SR-IOV Support

Motivation

Single Root I/O Virtualization (SR-IOV) is a virtualization technology that allows one physical device (e.g. a network adapter) to be used by multiple virtual machines simultaneously without the mediation from the hypervisor. The actual physical device is known as a Physical Function (PF) while the others are known as Virtual Functions (VF). With this feature, the hypervisor can assign one or more VFs to a Virtual Machine so that the guest can then use the device as if it was directly assigned.

PFs are fully featured PCIe functions which can be discovered, managed, and manipulated like any other PCIe device. PFs have full configuration resources, and can be used to configure or control the PCIe device. On the other hand, VF is a lightweight PCIe function that shares one or more physical resources with the Physical Function and with other VFs that are associated with the same PF. Each VF has its own set of RX/TX queues and lightweight PCI functions - just enough to send and receive data by means of direct memory access (DMA) between a VM and the physical device, completely bypassing the hypervisor and sparing CPU costly interrupts.

An SR-IOV enabled Ethernet network adapter will run a hardware L2 classifier to sort incoming packets using the MAC address or VLAN ID and assign them to corresponding VF queues. Each assigned VF communicates with the (vendor-specific) VF driver installed on the VM to exchange descriptors with destination addresses for packet data transfer. The IOMMU translates between I/O Virtual Addresses (IOVA) and physical memory addresses. This allows the virtual guest to program the device with guest physical addresses, which are then translated to host physical addresses by the IOMMU. The actual packet data transfer between the NIC and the VM memory is performed by DMA without interrupting the CPU.

Currently, EVE allows to either directly assign an entire physical network adapter into a VM, or to share a single port with multiple VMs using a software switch based on Linux bridge. While the former option reduces resource utilization efficiency, the latter software/interrupt-based approach cannot keep up with the bandwidth and latency requirements of VNFs.

To summarize, SR-IOV enabled network devices provide a high degree of scalability in virtualized environments as well as improved I/O throughput and reduced CPU utilization. Actually, even in cases where only a single VF is allocated for the physical device and dedicated to a single VM, the extra security features of SR-IOV, such as the MAC/VLAN spoofing protection, make the solution superior to the traditional direct assignment of the entire physical PCI device to a VM.

Limitations

The number of VFs that a particular PF can be divided into is limited. The SR-IOV specification sets 256 as the upper limit. In practice, most SR-IOV enabled NICs allow the creation of up to 64 VFs. For NFV edge use-cases this should be more than enough.

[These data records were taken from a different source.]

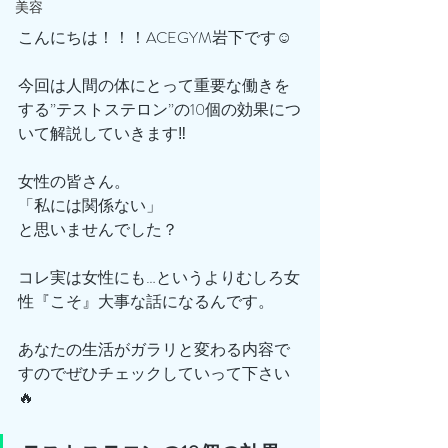
美容
こんにちは！！！ACEGYM岩下です☺️
今回は人間の体にとって重要な働きを
する”テストステロン”の10個の効果につ
いて解説していきます‼️
女性の皆さん。
「私には関係ない」
と思いませんでした？
コレ実は女性にも…というよりむしろ女
性『こそ』大事な話になるんです。
あなたの生活がガラリと変わる内容で
すのでぜひチェックしていって下さい
🔥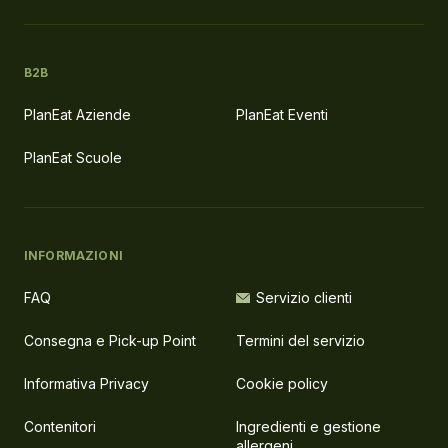
B2B
PlanEat Aziende
PlanEat Eventi
PlanEat Scuole
INFORMAZIONI
FAQ
Servizio clienti
Consegna e Pick-up Point
Termini del servizio
Informativa Privacy
Cookie policy
Contenitori
Ingredienti e gestione
allergeni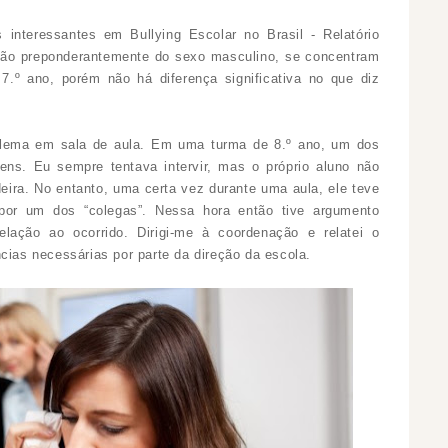
 interessantes em Bullying Escolar no Brasil - Relatório
 são preponderantemente do sexo masculino, se concentram
7.º ano, porém não há diferença significativa no que diz
oblema em sala de aula. Em uma turma de 8.º ano, um dos
ens. Eu sempre tentava intervir, mas o próprio aluno não
deira. No entanto, uma certa vez durante uma aula, ele teve
por um dos “colegas”. Nessa hora então tive argumento
elação ao ocorrido. Dirigi-me à coordenação e relatei o
cias necessárias por parte da direção da escola.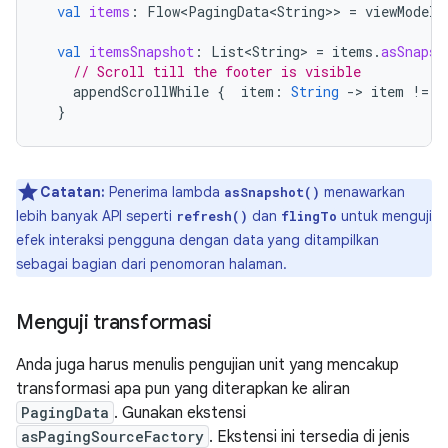
val
items
:
Flow<PagingData<String>
>
=
viewModel
.
val
itemsSnapshot
:
List<String>
=
items
.
asSnapsh
// Scroll till the footer is visible
appendScrollWhile
{
item
:
String
-
>
item
!=
"
}
Catatan:
Penerima lambda
menawarkan
asSnapshot()
lebih banyak API seperti
dan
untuk menguji
refresh()
flingTo
efek interaksi pengguna dengan data yang ditampilkan
sebagai bagian dari penomoran halaman.
Menguji transformasi
Anda juga harus menulis pengujian unit yang mencakup
transformasi apa pun yang diterapkan ke aliran
PagingData
. Gunakan ekstensi
asPagingSourceFactory
. Ekstensi ini tersedia di jenis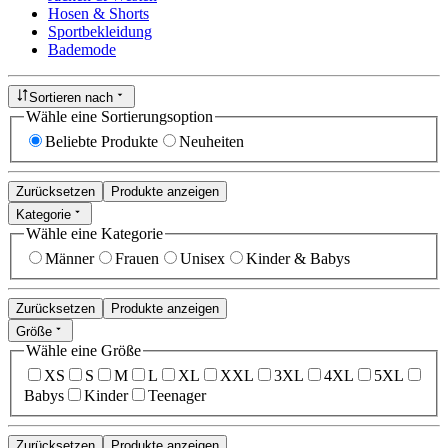
Hosen & Shorts
Sportbekleidung
Bademode
Sortieren nach
Wähle eine Sortierungsoption
Beliebte Produkte
Neuheiten
Zurücksetzen
Produkte anzeigen
Kategorie
Wähle eine Kategorie
Männer
Frauen
Unisex
Kinder & Babys
Zurücksetzen
Produkte anzeigen
Größe
Wähle eine Größe
XS
S
M
L
XL
XXL
3XL
4XL
5XL
Babys
Kinder
Teenager
Zurücksetzen
Produkte anzeigen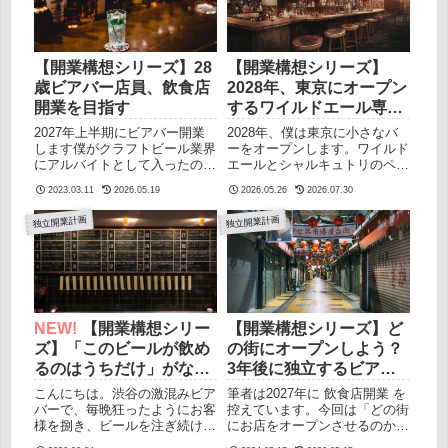
「Pedi」から「WILD ALE
現場で使う自分の姿は1ミリも
CLUB」に変更しました以前こ
想像できませんでした。なぜな
のブログで、開業するお店の名
ら、その多くが実際に毎日レジ
前を 「Pedi」（ペディ） とし
を叩いていない人が書いたカタ
【開業構想シリーズ】28
【開業構想シリーズ】
て発表しました。サワービール
ログスペックの寄せ集めだから
歳ビアバー店員、飲食店
2028年、東京にオープン
製造に欠かせない菌
です。（悪口ではないです。）
開業を目指す
するワイルドエール専門
「Pediococcus」（ペディオコ
だから先に宣言しておきます。
バー——店舗コンセプト
ッカス）から取った、僕なりに
手数料の細かい違いや全機能の
2027年上半期にビアバー開業
2028年、僕は東京に小さなバ
思い入れのある名前でした。で
一覧が知りたい方は、それを丁
と顧客体験のすべてを公
します僕がクラフトビール業界
ーをオープンします。ワイルド
すが、構想を練り直す中で、こ
寧にまとめてくれている他の比
にアルバイトとして入ったのが
エールとシャルキュトリのペア
開します
の名前を手放す...
較サイトを見てください。
2017年3月のことです。当時19
リングを主軸にした、カウンタ
こ...
2023.03.11
2026.05.19
2026.05.26
2026.07.30
歳で何も使い物にならなかった
ー席だけの店。大学時代のスコ
小僧を、当時働き始めたお店の
ティッシュパブから始まり、ブ
独立開業計画
独立開業計画
オーナーは快く受け入れてくれ
ルーパブ、ブルワリーでの製
ました。（そのお世話になった
造、そして現在のMikkeller
オーナーのことはまたいつか記
Tokyoまで、約9年にわたって
事にさせていただきます）あの
クラフトビール業界のあらゆる
時から10年後の2027年、僕の
現場に立ってきました。その9
20代が終わる年にビアバーを開
年間、ずっと頭の片隅にあった
業することに決めました。そも
問いがあります。「自分なら、
NEW!
【開業構想シリー
【開業構想シリーズ】ど
そも筆者（さとし）のことをよ
どんな空間で、どんな体験をお
ズ】「このビールが飲め
の街にオープンしよう？
く知らない方が大半だと思いま
客さんに届けたいか」この記事
るのはうちだけ」がなく
3年後に独立するビアバ
すので、よければ下のリンクか
では、その問いに対する現時点
なりつつある今、ビアバ
ー店員の思考回路 | 飲食
ら僕のプロフィールをご覧くだ
での答えをすべて公開します。
こんにちは。渋谷の激混みビア
筆者は2027年に 飲食店開業 を
さい。このブログで開業までの
ただの「こんなお店にしたい
ーは何を差別化すべきか
店開業
バーで、毎晩狂ったようにお客
控えています。今回は「どの街
道のりを実況中継していきます
な」という夢物語ではありませ
様を捌き、ビールを注ぎ続けて
にお店をオープンさせるのか」
ので、興味のあ...
ん。原価率の設計、...
いる現役店員のさとしです。最
がテーマです。筆者の飲食店に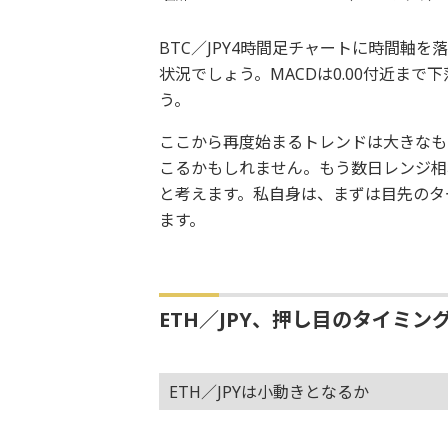
BTC／JPY4時間足チャートに時間軸
状況でしょう。MACDは0.00付近まで
う。
ここから再度始まるトレンドは大きなも
こるかもしれません。もう数日レンジ相
と考えます。私自身は、まずは目先のタ
ます。
ETH／JPY、押し目のタイミン
ETH／JPYは小動きとなるか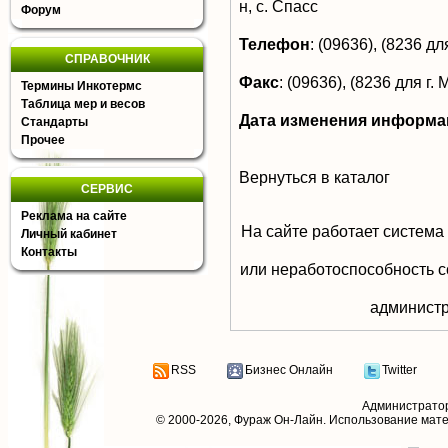
н, с. Спасс
Форум
Телефон
:
(09636), (8236 для
СПРАВОЧНИК
Факс
:
(09636), (8236 для г. 
Термины Инкотермс
Таблица мер и весов
Дата изменения информа
Стандарты
Прочее
Вернуться в каталог
СЕРВИС
Реклама на сайте
На сайте работает система
Личный кабинет
Контакты
или неработоспособность с
aдминистр
RSS
Бизнес Онлайн
Twitter
Администрато
© 2000-2026,
Фураж Он-Лайн
. Использование мат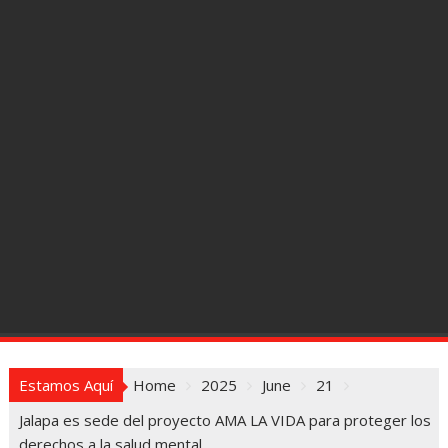
Estamos Aquí
Home
2025
June
21
Jalapa es sede del proyecto AMA LA VIDA para proteger los
derechos a la salud mental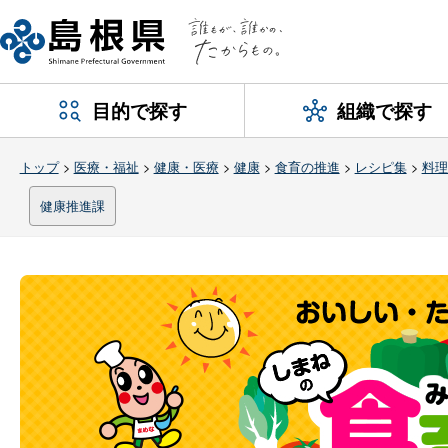
目的で探す
組織で探す
トップ
>
医療・福祉
>
健康・医療
>
健康
>
食育の推進
>
レシピ集
>
料理
健康推進課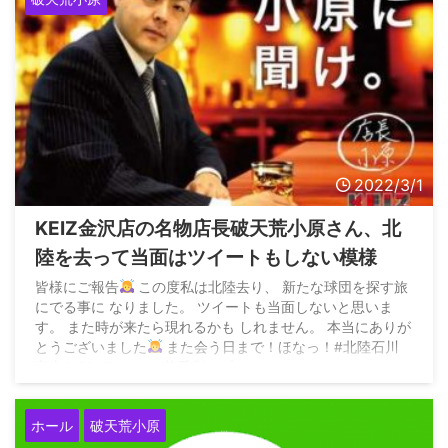
2022/3/1
KEIZ金沢店の名物店長破天荒小原さん、北
陸を去って当面はツイートもしない模様
皆様にご報告
この度私は北陸去り、 新たな球団を探す旅
にでる事に なりました。 ツイートも当面しないと思いま
す。 また時が来たら現れるかも しれません。 本当にありが
とうございました
また会う日まで！ほなっ！#北陸石川
富山3150#Twitterは茶番劇とプロレス
pic.twitter.com/OK5vuXE1me —
破天虎（荒）小原@自分
探しの旅中 ( ...
ホール
破天荒小原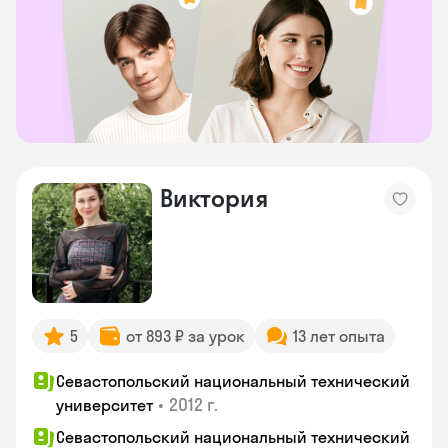
Виктория
5
от 893 ₽ за урок
13 лет опыта
Севастопольский национальный технический
•
2012 г.
университет
Севастопольский национальный технический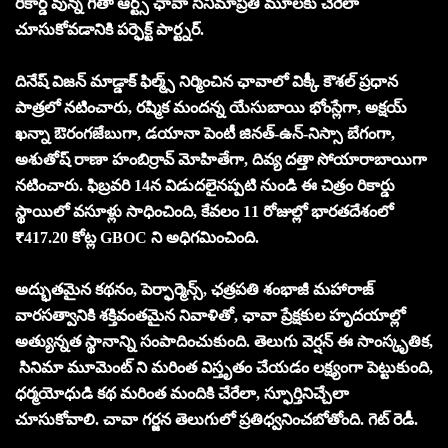
రికార్డ్ వున్న గీతా ఆర్ట్స్ ఛావా సినిమాప్రతి మూలకు చేరేలా
చూసుకోవడానికి పర్ఫెక్ట్ పార్ట్నర్.
దినేష్ విజన్ మాడ్డాక్ ఫిల్మ్స్ నిర్మించిన ఛావాలో విక్కీ కౌశల్ ప్రధాన
పాత్రలో నటించారు, రష్మిక మందన్న యేసుబాయి భోంస్లేగా, అక్షయ్
ఖన్నా ఔరంగజేబుగా, డయానా పెంటీ జినత్-ఉన్-నిస్సా బేగంగా,
అశుతోష్ రాణా హంబిర్రావ్ మోహితేగా, దివ్య దత్తా సోయారాబాయిగా
నటించారు. ఫిబ్రవరి 14న విడుదలైనప్పటి నుండి ఈ చిత్రం రికార్డు
స్థాయిలో వసూళ్లు సాధించింది, కేవలం 11 రోజుల్లో భారతదేశంలో
₹417.20 కోట్ల GBOC ని అధిగమించింది.
అద్భుతమైన కథనం, పెర్ఫార్మెన్స్, ఛత్రపతి శంభాజీ మహారాజ్
వారసత్వానికి శక్తివంతమైన నివాళితో, ఛావా ప్రేక్షకుల హృదయాల్లో
అత్యున్నత స్థానాన్ని సంపాదించుకుంది. తెలుగు వెర్షన్ ఈ సాంస్కృతిక,
సినిమా మూమెంట్ ని మరింత విస్తృతం చేయడం లక్ష్యంగా పెట్టుకుంది,
ధర్మయోధుడి కథ మరింత మందికి చేరేలా, స్ఫూర్తినిచ్చేలా
చూసుకోవాలి. చావా గర్జన తెలుగులో ప్రతిధ్వనించబోతోంది. గెట్ రెడీ.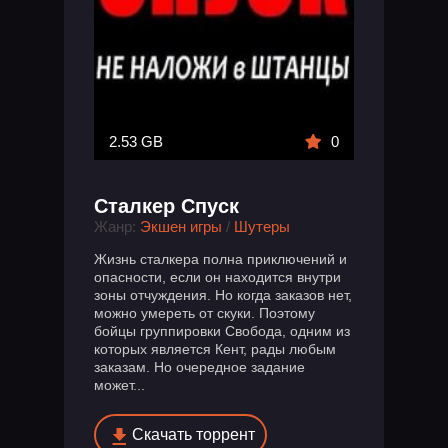
2.53 GB
0
Сталкер Спуск
Жанр:
Экшен игры
/
Шутеры
Жизнь сталкера полна приключений и
опасности, если он находится внутри
зоны отчуждения. Но когда заказов нет,
можно умереть от скуки. Поэтому
бойцы группировки Свобода, одним из
которых является Кент, рады любым
заказам. Но очередное задание
может...
Скачать торрент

On the face of it, it may appear that hardware-based SR-IOV must always outperform software-based vswitch like Linux bridge or OVS. But in situations where the traffic flows East-West within the same server (between applications on the same edge node), OVS (accelerated by DPDK) will likely win against SR-IOV. This is because with OVS-DPDK, traffic is routed/switched within the server and not going back-and-forth between memory and the NIC. There is no advantage of bringing SR-IOV for east-west communication. Rather SR-IOV can become a bottle-neck: traffic paths are longer with PCI-e bus potentially limiting the bandwidth and NIC resources becoming over-utilized. In this case, it is better to route the traffic within the server using technology like DPDK. There is a good study from Intel which compares SR-IOV with DPDK-backed vhost interfaces in detail.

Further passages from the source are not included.